A bipartisan bill to make permanent $255 million in annual funding for Historically Black Colleges and Universities (HBCUs) cleared Congress last week. The measure includes $255 million in annual funding for HCBUs, simplifies the application for federal student aid, and eliminates annual paperwork required of borrowers enrolled in income-based student loan repayment plans.
The proposal is paid for by simplifying the federal student aid form, also known as FASFA, and eliminates having to submit tax information to the IRS more than once in the application process. The savings generated from these changes is expected to pay for the cost of the HBCU funding, according to Congressional Budget Office calculations.
Arkansas has four HBCUs: Arkansas Baptist, Philander Smith College, Shorter College, and the University of Arkansas at Pine Bluff.
The bill passed on a voice vote in the U.S. Senate. In the U.S. House, it passed by a 319-96 margin with Congressmen French Hill, R-Little Rock, Bruce Westerman, R-Hot Springs, and Steve Womack, R-Rogers, voting for the measure. Congressman Rick Crawford, R-Jonesboro, voted against the bill.
Hill, who has three HBCUs in his district, said the act is “crucial” in serving America’s minority-serving academic institutions.
“I was proud to support the amended version of this bill that will streamline the financial aid process for lower- and middle-income families,” said Rep. Hill, who serves as Vice Co-Chair of the bipartisan HBCU Caucus.

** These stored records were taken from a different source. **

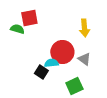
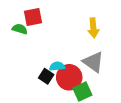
red circle: (62, 52) -> (69, 77), moved
gray triangle: (84, 59) -> (93, 62), size x1.5

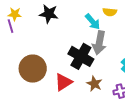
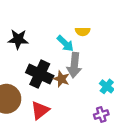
black cross: (81, 56) -> (40, 74), moved
brown star: (94, 84) -> (61, 79), moved

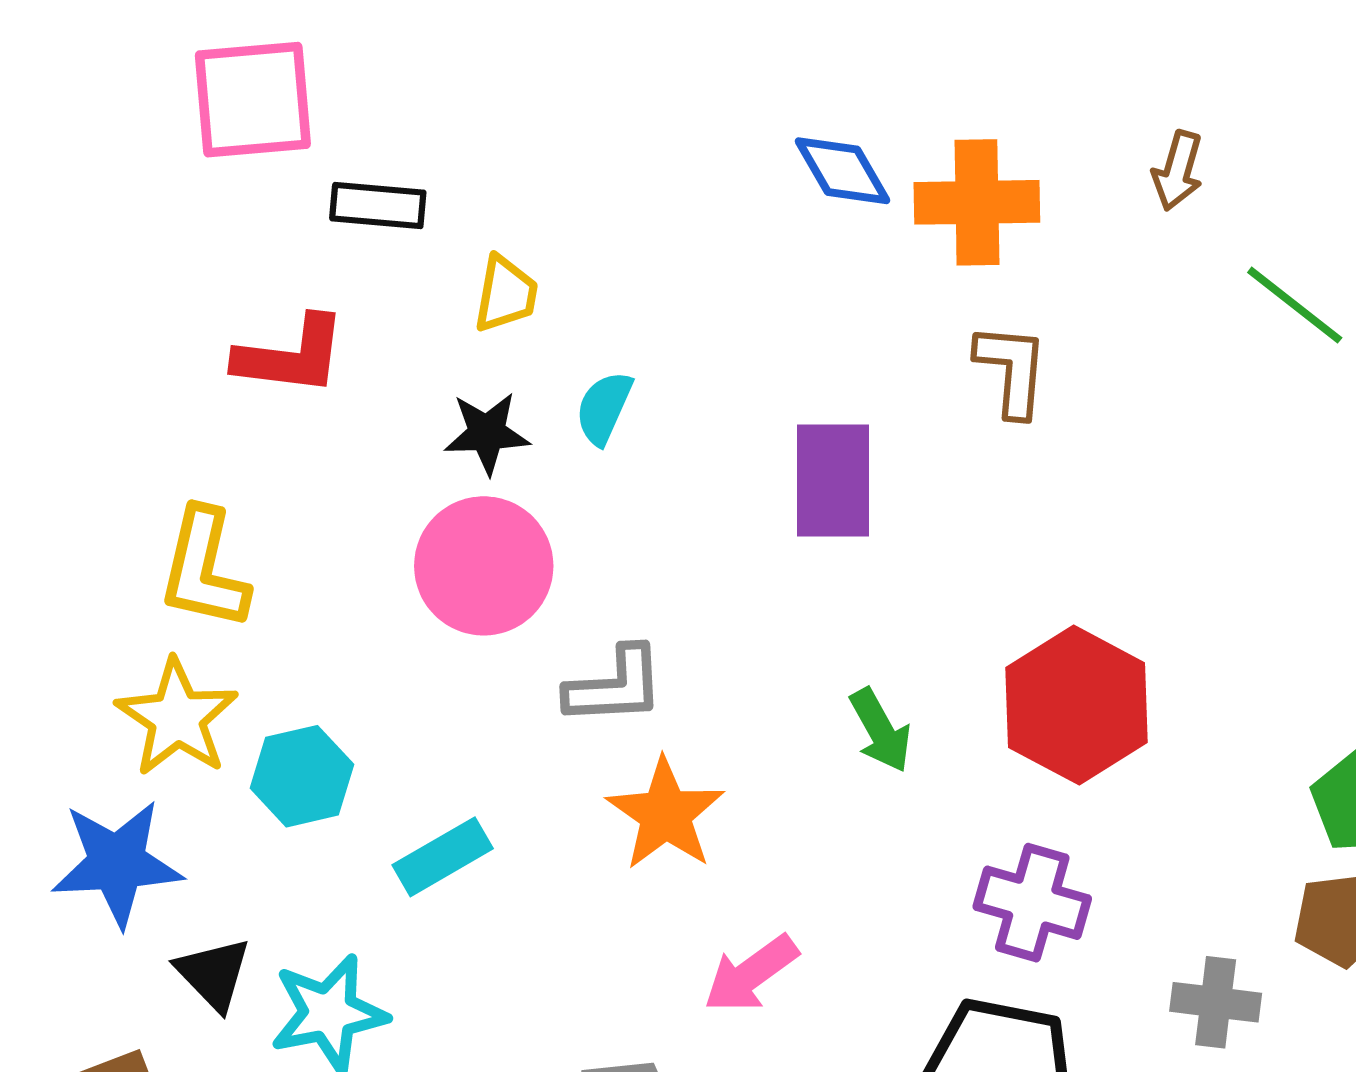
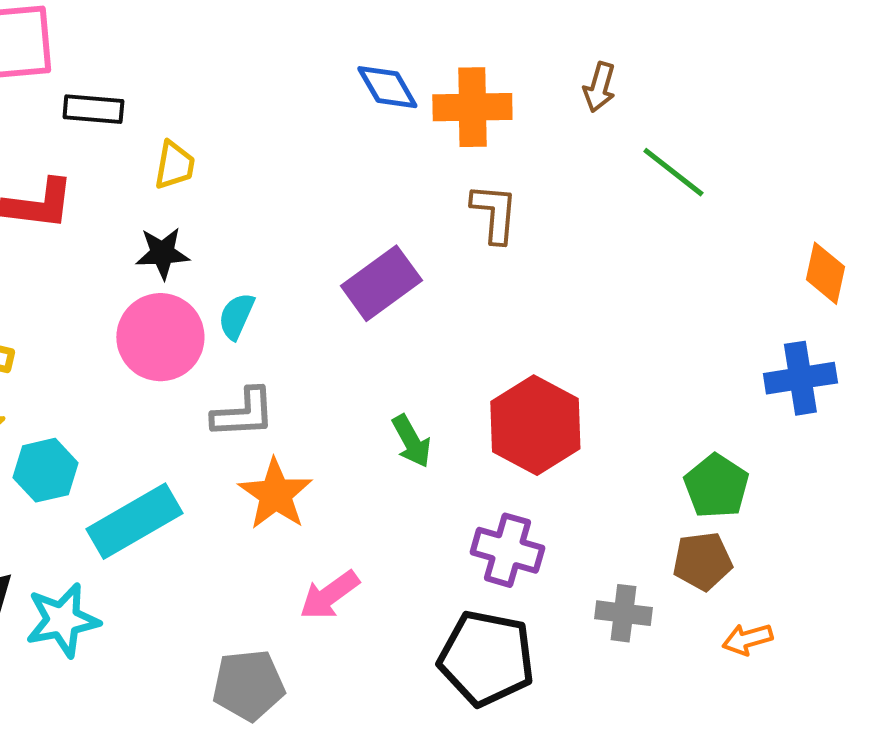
cyan semicircle: (604, 408) -> (236, 316), moved
purple rectangle: (833, 481) -> (381, 283), turned 54
cyan rectangle: (443, 857) -> (134, 521), size x1.5

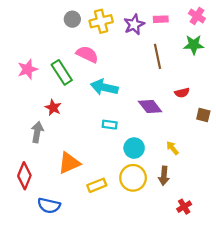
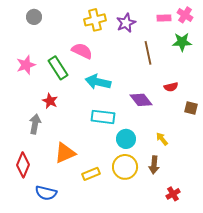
gray circle: (72, 19) -> (34, 17), moved
pink rectangle: (161, 19) -> (164, 18), moved
cyan rectangle: (110, 125) -> (103, 117), size x1.6

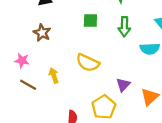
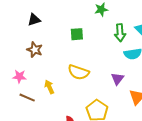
green arrow: (124, 27) -> (120, 33), moved
purple triangle: (123, 85) -> (117, 79), moved

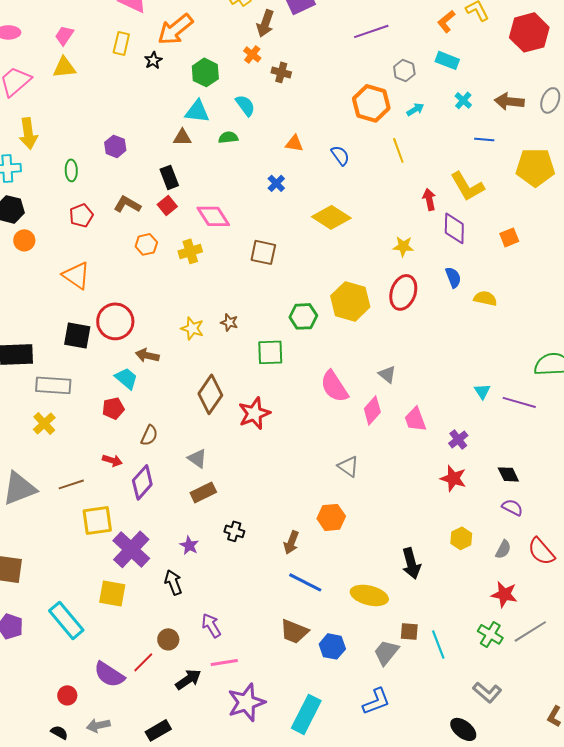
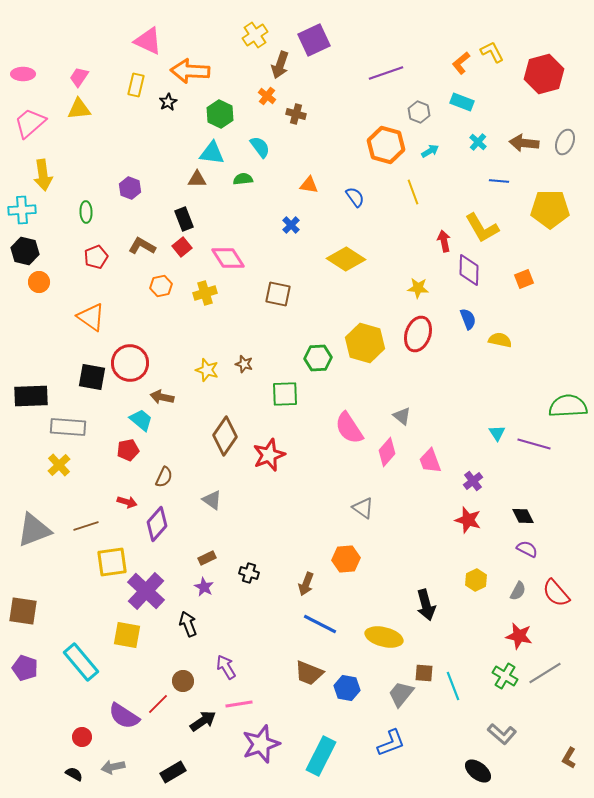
orange arrow: (175, 29) -> (190, 71), turned 42
brown rectangle: (203, 492) -> (207, 558), moved, size x0.7

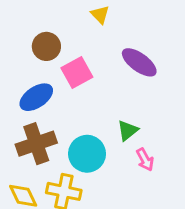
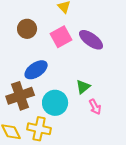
pink square: (77, 73) -> (61, 37), moved
blue ellipse: (36, 97) -> (36, 70), moved

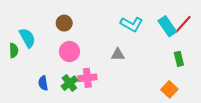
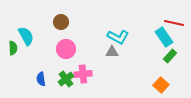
cyan L-shape: (132, 24) -> (118, 37), moved
red line: (183, 24) -> (174, 23), turned 60
cyan rectangle: (167, 26) -> (164, 37), moved
green rectangle: (179, 59) -> (170, 56), turned 56

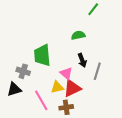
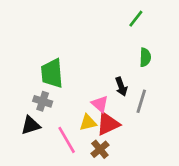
green semicircle: (78, 35) -> (145, 57), moved, turned 104
green trapezoid: (42, 55) -> (52, 73), moved
brown cross: (66, 107) -> (100, 149), turned -32

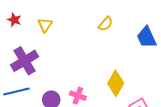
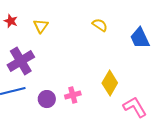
yellow semicircle: (106, 24) -> (100, 25), turned -98
pink cross: (78, 96) -> (73, 95), turned -35

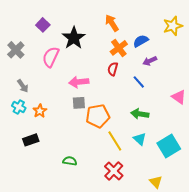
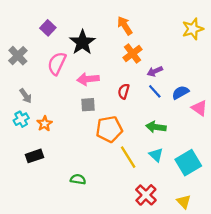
blue semicircle: (141, 41) -> (180, 92), moved
purple arrow: (150, 61) -> (155, 71), moved
red semicircle: (113, 69) -> (124, 91), moved
pink arrow: (79, 82) -> (88, 79), moved
gray square: (79, 103) -> (88, 105), moved
cyan cross: (19, 107) -> (21, 119), turned 32
red cross: (114, 171) -> (146, 195), moved
yellow triangle: (156, 182) -> (184, 202), moved

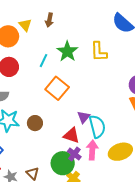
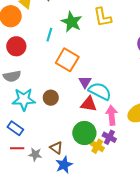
purple triangle: (84, 117) -> (85, 82), moved
cyan semicircle: (97, 126) -> (100, 91), moved, turned -40
purple cross: (74, 154) -> (109, 137), moved

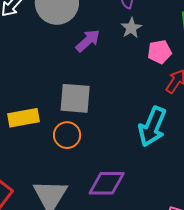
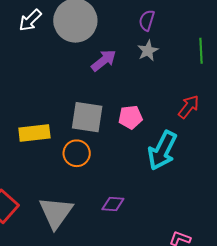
pink pentagon: (160, 52) -> (130, 117), moved
purple diamond: (107, 183) -> (113, 204), size x0.6

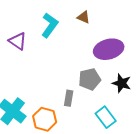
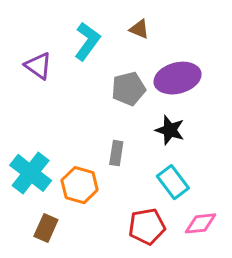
gray pentagon: (90, 79) -> (129, 89), moved
black star: (122, 83) -> (170, 130), moved

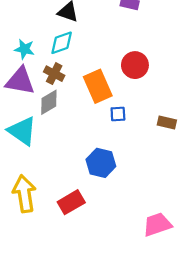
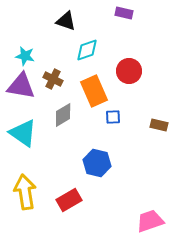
cyan diamond: (62, 43) -> (87, 50), moved
gray diamond: (49, 102) -> (63, 115), moved

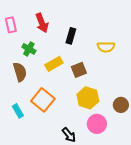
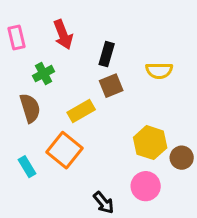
green cross: (29, 49) -> (44, 74), turned 32
yellow rectangle: (54, 64) -> (81, 111), moved
brown square: (79, 70) -> (111, 86), moved
yellow hexagon: (88, 98) -> (150, 143), moved

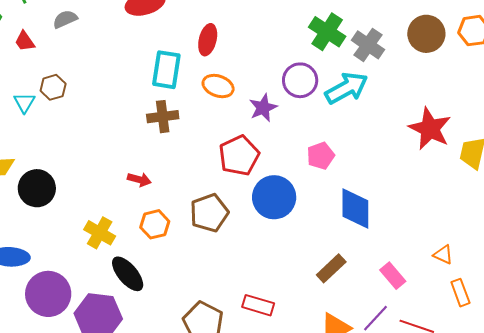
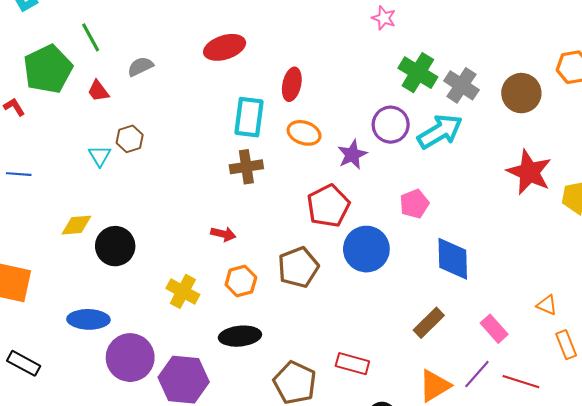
brown circle: (426, 34) -> (521, 93), moved
black ellipse: (128, 274) -> (240, 336), moved, turned -54

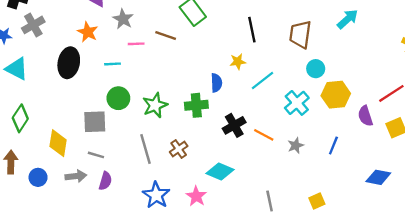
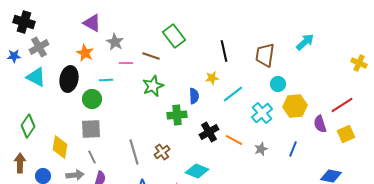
cyan triangle: (17, 69) -> (36, 77), moved
green circle: (118, 98) -> (92, 99), moved
green star: (155, 105) -> (153, 86), moved
gray line: (96, 155) -> (92, 157), turned 48

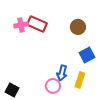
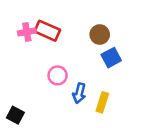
blue square: (87, 55) -> (111, 58), moved
pink circle: (53, 86) -> (58, 75), moved

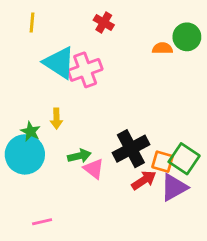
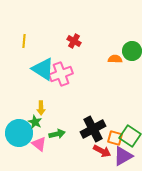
green star: (31, 131) -> (35, 122), moved
pink triangle: (94, 169) -> (39, 144), moved
red arrow: (144, 180) -> (102, 151), turned 60

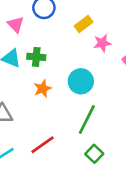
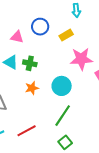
yellow rectangle: (84, 24) -> (66, 35), moved
pink triangle: (16, 25) -> (17, 37), turned -40
pink star: (102, 43) -> (81, 59), size x1.6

“These reforms include a much-needed change from the tedious and often-confusing process students currently undergo in obtaining their own tax return information while also offering a simplified and secure transfer of this information. I was also pleased to see the final version of this bill address the need for taxpayer consent for the disclosure of their confidential tax information,” Hill added.